What’s Missing from TomDoc

By Loren Segal on May 05, 2010 at 512:1022:316 AM

TomDoc was made public by @mojombo yesterday. It’s an interesting documentation markup syntax that tries to make docs more readable. For the most part it does a good job, but there are some failings that make the syntax more limiting than the more robust YARD syntax I’ve been pushing over the years.

Why YARD Still Wins

First, let’s look at some of the features YARD provides us, because TomDoc does not cover all of the same use cases. YARD’s syntax might not focus on readability, but there are some benefits from using the tag style syntax.

1. Ubiquity

YARD’s syntax is the same used by countless tools, from Javadoc to Doxygen to Apple’s Objective-C documentation and many Javascript tools.
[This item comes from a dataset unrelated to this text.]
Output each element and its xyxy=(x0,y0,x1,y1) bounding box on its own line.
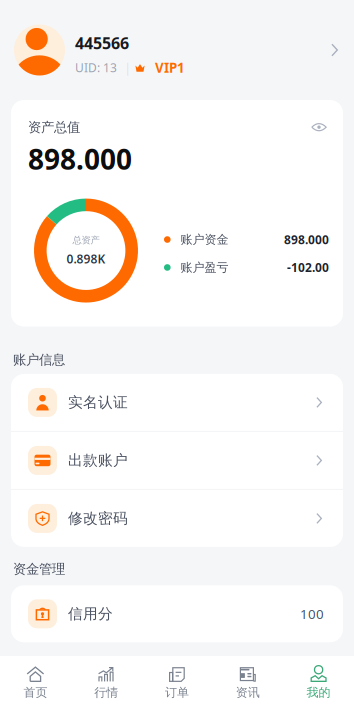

It’s a de-facto standard and easy to follow, so the argument that its “strictness” lends to confusion is something I don’t buy. In fact, TomDoc’s syntax is certainly more strict than YARD, requiring a very specific ordering and presence of sections (we’ll see that later).

2. Extensibility

@tag syntax has the benefit of being able to represent arbitrary metadata. TomDoc, on the other hand, is limited to a very specific set of declarations and cannot be easily extended unless the specification is changed. Your mileage may vary here, but there are actually a handful of YARD plugins in the wild that make good use of extended metadata, like yard-sinatra, yard-rest and more. People are extending the syntax all the time, so who are we really helping by taking this functionality away?

3. Succinctness

So it’s not as “natural”, but why can’t that be a good thing? Even Ruby uses shorthand like def rather than “define”, or attr instead of “attribute”. Are Rubyists really that averse to shorthand? That doesn’t seem right. The issue is whether or not the shorthand is understandable, and in my opinion it is.
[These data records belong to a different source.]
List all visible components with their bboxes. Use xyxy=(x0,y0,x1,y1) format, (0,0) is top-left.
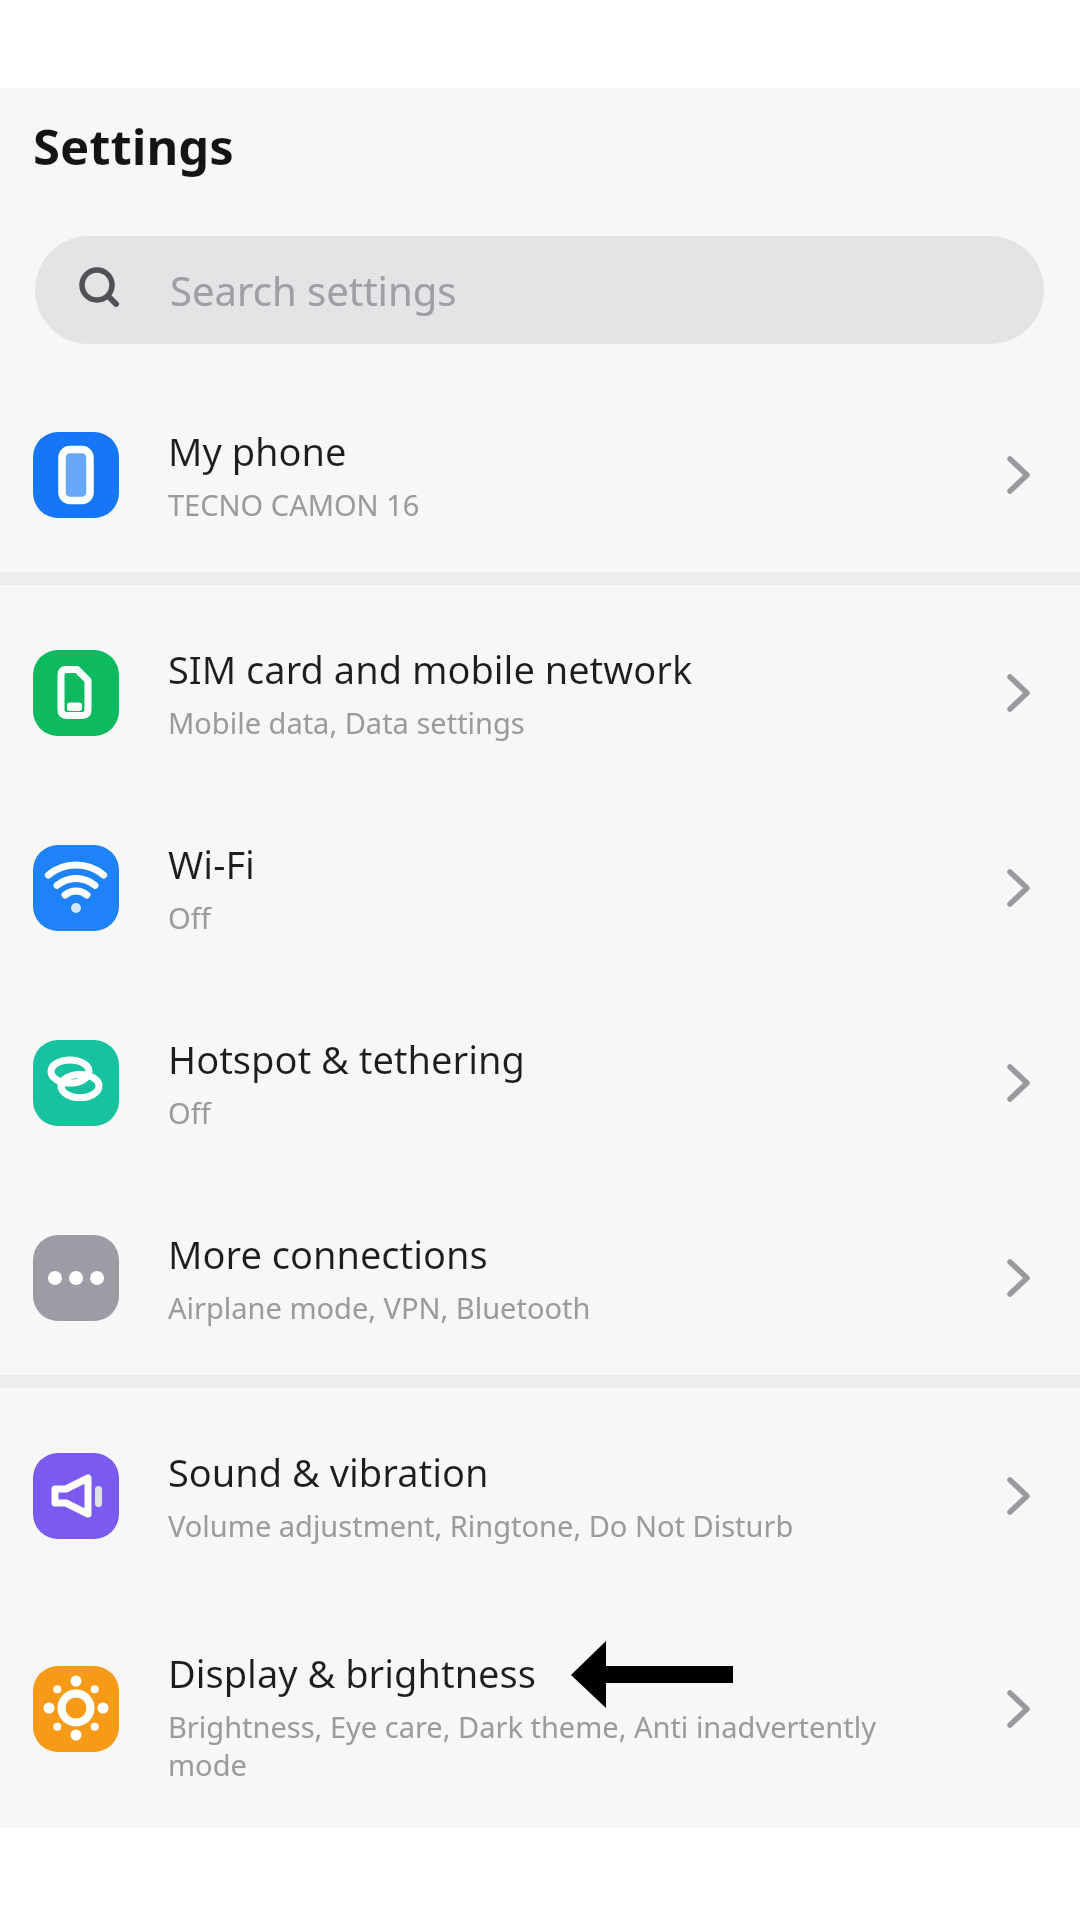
staticText: Off xyxy=(168,1093,211,1132)
staticText: Volume adjustment, Ringtone, Do Not Dist… xyxy=(168,1506,794,1545)
button[interactable]: Search settings xyxy=(35,236,1044,344)
button[interactable]: SIM card and mobile network xyxy=(0,595,1080,790)
staticText: Search settings xyxy=(170,263,457,317)
staticText: Display & brightness xyxy=(168,1647,536,1699)
staticText: More connections xyxy=(168,1228,488,1280)
staticText: Airplane mode, VPN, Bluetooth xyxy=(168,1288,591,1327)
staticText: Off xyxy=(168,898,211,937)
staticText: Hotspot & tethering xyxy=(168,1033,525,1085)
button[interactable]: My phone xyxy=(0,377,1080,572)
button[interactable]: Display & brightness xyxy=(0,1593,1080,1825)
staticText: Sound & vibration xyxy=(168,1446,489,1498)
button[interactable]: More connections xyxy=(0,1180,1080,1375)
button[interactable]: Hotspot & tethering xyxy=(0,985,1080,1180)
staticText: Mobile data, Data settings xyxy=(168,703,525,742)
staticText: Settings xyxy=(33,113,234,180)
staticText: TECNO CAMON 16 xyxy=(168,485,420,524)
staticText: Wi-Fi xyxy=(168,838,255,890)
button[interactable]: Sound & vibration xyxy=(0,1398,1080,1593)
staticText: My phone xyxy=(168,425,347,477)
button[interactable]: Wi-Fi xyxy=(0,790,1080,985)
staticText: Brightness, Eye care, Dark theme, Anti i… xyxy=(168,1707,876,1784)
staticText: SIM card and mobile network xyxy=(168,643,693,695)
Lets take TomDoc’s syntax for specifying a return value. TomDoc would say:

# Returns a String that ...

In YARD’s syntax, it’s simply:

# @return [String] ...

But why bother with the capitalization, the “a” and other natural English syntax when you can just stick to the stuff that matters? Everything in YARD’s syntax is there for a reason (yes, even the []), so the stuff that isn’t is gone. YARD lets you focus on the documentation itself, not the grammar of the syntax. I have enough faith in Rubyists that I don’t believe they need full sentences to be able to read documentation in a source file.

The other beautiful thing about YARD is that occasionally you can combine the @return and description into one simple message. TomDoc requires the following to be written out twice:

# Duplicate some text an abitrary number of times.
#
# ...
#
# Returns the duplicated String.

YARD can do this in one single line:

# @return [String] the text duplicated +count+ times.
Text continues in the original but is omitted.